14/11/2025 lewrockwell.com  4min 🇬🇧 #296191

The Economy Is Ice Cold

 SchiffGold.com

November 14, 2025

Peter opens this episode by walking listeners through what he sees as two diverging monetary stories:  gold's quiet march higher after a period of consolidation, and  Bitcoin's fragile plumbing that could amplify losses when the market turns. He frames these trends as a test of  sound money versus speculative credit structures, and he ties the market drama back to politics and policy - including the Trump administration's embrace of crypto and the constitutionality of tariffs.

He starts with gold, arguing the metal is behaving like it did after it first cleared the 3,000 level and is now  forming a base around 4,000 that will lead to higher prices - though many investors will be shaken out along the way:

This is very similar to the way gold behaved when it first broke through 3,000. Yes, it wasn't a line in the sand where gold didn't go below 3,000, but it didn't go much below 3,000 and eventually it took off and then went above 4,000. I think we're doing the same thing now.
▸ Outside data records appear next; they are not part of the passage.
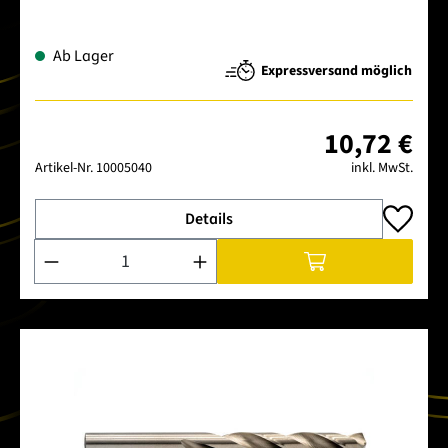
Ab Lager
Expressversand möglich
10,72 €
Artikel-Nr.
10005040
inkl. MwSt.
Details
Produkt Anzahl: Gib den gewünschten Wert ein oder benutze 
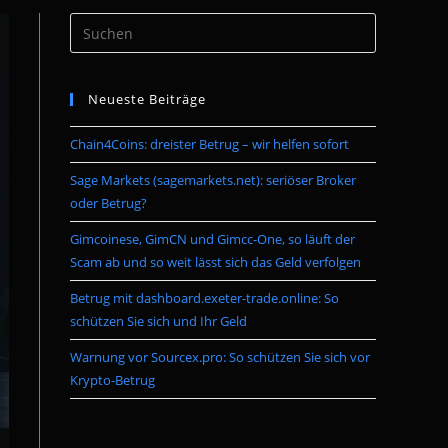
Press
umschalten
Escape
to
Neueste Beiträge
close
the
Chain4Coins: dreister Betrug – wir helfen sofort
search
panel.
Sage Markets (sagemarkets.net): seriöser Broker
oder Betrug?
Gimcoinese, GimCN und Gimcc-One, so läuft der
Scam ab und so weit lässt sich das Geld verfolgen
Betrug mit dashboard.exeter-trade.online: So
schützen Sie sich und Ihr Geld
Warnung vor Sourcex.pro: So schützen Sie sich vor
Krypto-Betrug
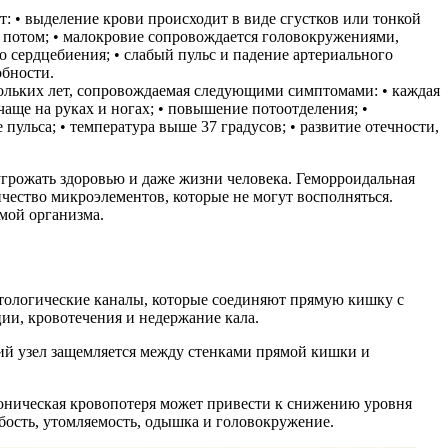
: • выделение крови происходит в виде сгустков или тонкой
м потом; • малокровие сопровождается головокружениями,
о сердцебиения; • слабый пульс и падение артериального
обности.
кольких лет, сопровождаемая следующими симптомами: • каждая
аще на руках и ногах; • повышение потоотделения; •
пульса; • температура выше 37 градусов; • развитие отечности,
грожать здоровью и даже жизни человека. Геморроидальная
чество микроэлементов, которые не могут восполняться.
мой организма.
тологические каналы, которые соединяют прямую кишку с
ии, кровотечения и недержание кала.
ий узел защемляется между стенками прямой кишки и
роническая кровопотеря может привести к снижению уровня
бость, утомляемость, одышка и головокружение.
I think we're forming a base right around 4,000 and before you know it, we'll be at 5,000. But meanwhile, a lot of investors aren't going to own gold for that ride because they're getting shaken out now because they're getting so nervous.

He then shifts to the structural risks inside crypto markets, warning that Bitcoin's role as collateral in  leveraged lending desks can turn a price decline into a cascade of forced sales that crater values:

And this is what's going on. This is gonna decimate this market. When the market starts to go down, all this Bitcoin that's being held as collateral is going to be liquidated. So instead of people selling their Bitcoin at a hundred thousand to buy a car, it's going to get sold out from under them at fifty thousand, probably less, you know, because even if it's fifty percent collateral, the lender isn't going to wait until the Bitcoin loses half its value to blow it out because then they're going to end up losing money. They won't recover enough.
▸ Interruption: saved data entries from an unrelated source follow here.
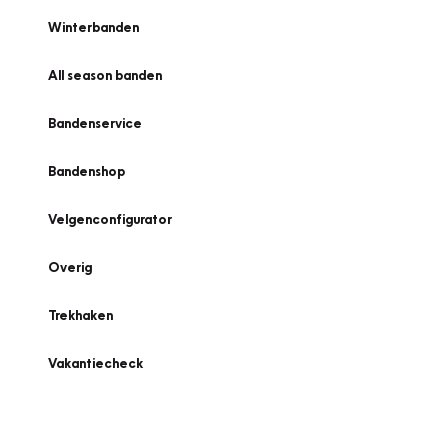
Winterbanden
All season banden
Bandenservice
Bandenshop
Velgenconfigurator
Overig
Trekhaken
Vakantiecheck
He connects those technical vulnerabilities to political risk, noting that officials who back crypto will suffer reputational damage when speculative collapses happen, and he contrasts that with  the administration's public boasts about the economy:

If you look at what's been going on in the economy, right, the negatives are really coming to the surface, you know, despite the fact, and again, Donald Trump on this 60 Minutes interview talked about how the U.S. economy is the strongest it's ever been. It was the weakest it's ever been a year ago when Biden was president and it went from the worst economy to the best economy. And it's the hottest economy in the world.

Peter then checks the data against the rhetoric, pointing to the  University of Michigan consumer sentiment survey as evidence that households feel much worse than the political spin suggests - a measure that has collapsed to levels not seen since the late 1970s:

Well, if you look at the actual economic data, it belies all of that bragging that's being done by Trump. We got the University of Michigan consumer sentiment numbers that just came out. And not only were they much lower than expected at 50.3, a 6.2 percent decline from the prior month, and it's about 30 percent lower than it was a year ago when, you know, I guess when Trump first got elected, now he's been president for about a year, although not, he hasn't been president for a year, but it was a year ago that he got elected. But this is the second lowest level for consumer confidence going back to 1978. Second lowest.
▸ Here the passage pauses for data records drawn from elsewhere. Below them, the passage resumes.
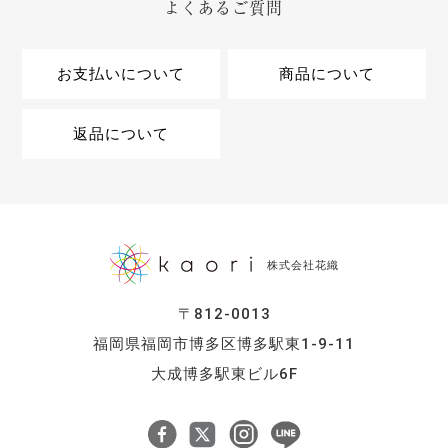
よくあるご質問
お支払いについて
商品について
返品について
株式会社花織
〒812-0013
福岡県福岡市博多区博多駅東1-9-11
大成博多駅東ビル6F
Finally, he returns to a constitutional and institutional critique, arguing that  tariffs are taxes and therefore must be handled by Congress - a point he says makes unilateral presidential tariffs unconstitutional and economically damaging:

I said from the beginning that the Trump tariffs are unconstitutional. I mean, it's really a no brainer. You know, if you know anything about the Constitution, you know, the power to tax is vested with Congress, specifically the House of Representatives, because all revenue bills have to originate there and tariffs raise revenue. I mean, and they're, the Constitution refers to tariffs as taxes. I mean, that's what they are.